Lambeth racks up the second highest number of incidents at 26 (including five collisions, two with motorcyclists and one with another vehicle, as well as two assaults and a vandalism injury), followed by Southwark with 18. Arriva London South incurs the most injuries (56) followed by Metroline with 42. The 109 route experienced 11 injuries, nearly double the next route which is the 319 with six (all in Wandsworth, weirdly).

In many ways the data throw up more questions than answers. Are certain routes more dangerous because they're more crowded, so people are more likely to be standing and hurt if the bus brakes suddenly? Does a route with a higher frequency incur more injuries just because it has more opportunity? What the hell is going on in Croydon and Lambeth, which also did very badly in TfL's overall road safety figures?

In related news, police in Barnet are appealing for witnesses after an eight year old boy was knocked off his bike in a collision with a 184 bus on Tuesday night.

Photo by Aurélien Le Roch from the Londonist Flickr pool

Last Updated 18 June 2014


The casualty rate for each route must be partly down to design.
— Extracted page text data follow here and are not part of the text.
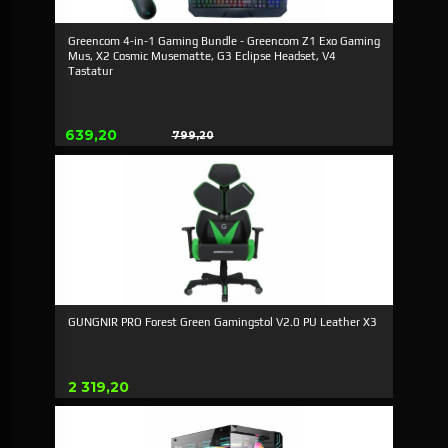
Greencom 4-in-1 Gaming Bundle - Greencom Z1 Exo Gaming
Mus, X2 Cosmic Musematte, G3 Eclipse Headset, V4
Tastatur
Erbjudande
639,20
799,20
Rabatt
GUNGNIR PRO Forest Green Gamingstol V2.0 PU Leather X3
Pris
2 319,20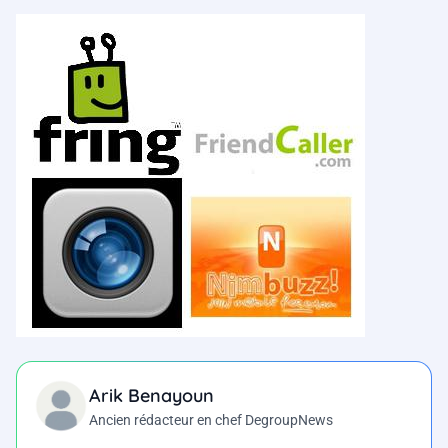
Arik Benayoun
Ancien rédacteur en chef DegroupNews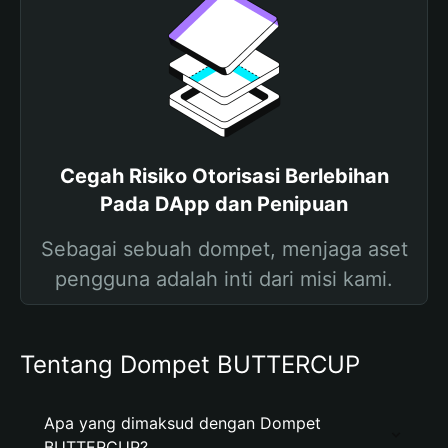
Cegah Risiko Otorisasi Berlebihan
Pada DApp dan Penipuan
Sebagai sebuah dompet, menjaga aset
pengguna adalah inti dari misi kami.
Tentang Dompet BUTTERCUP
Apa yang dimaksud dengan Dompet
BUTTERCUP?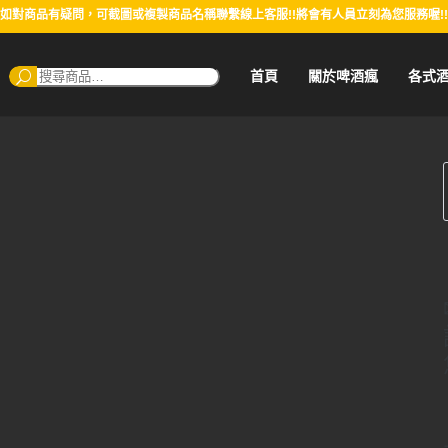
如對商品有疑問，可截圖或複製商品名稱聯繫線上客服!!將會有人員立刻為您服務喔!!
搜
首頁
關於啤酒瘋
各式
尋：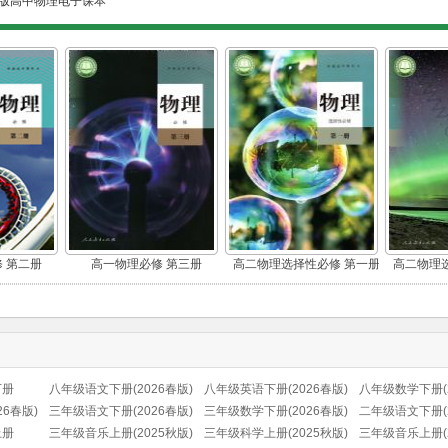
版高中物理电子课本
 第二册
高一物理必修 第三册
高二物理选择性必修 第一册
高二物理
下册
八年级语文下册(2026春版)
八年级英语下册(2026春版)
八年级数学下册(2
6春版)
(部编版)
三年级语文下册(2026春版)
三年级数学下册(2026春版)
二年级语文下册(2
上册
(部编版)
三年级音乐上册(2025秋版)
三年级科学上册(2025秋版)
(部编版)
三年级音乐上册(2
I've noticed while riding my bike, for example, that the single-decker 283 which runs up Uxbridge Road in Shepherd's Bush has very poor vision. That particular bus drifts across my lane without seeing me more often than every other bus route put together. It must have really rubbish mirrors.


If you open that xls in Numbers (on a Mac) it opens all the hidden sheets where you can read the driver report for each incident. That should explain your 6 incidents on the 109

Tom Kearney (@comadad)

Thanks for publicising this Rachel. I'm not sure if you're aware, but I campaigned on this for about four years and, with the helpful assistance of Deputy Mayor Victoria Borwick in September 2013, we extracted a promise from TfL to start publishing this data on a regular basis in 2014 (the #YearoftheBus as it turns out). It is my hope that people will use this base of data to file their own FOIAs and TfL will be compelled to publish fuller data sets as interest and inquiries grow. As a result of filing so many FOIAs, TfL no longer even bothers answering my FOIA requests in a timely manner (if at all). TfL's action is just the beginning. If we begin to question the data we have and begin asking for the data we don't have, maybe TfL will give some priority to the safe operation of its buses. Kind regards, Tom Kearney, Safer Oxford Street Blog

Andrea Casalotti

I would like to say thank you to Tom Kearney. Without his relentless campaigning we wouldn't be able to study these figures.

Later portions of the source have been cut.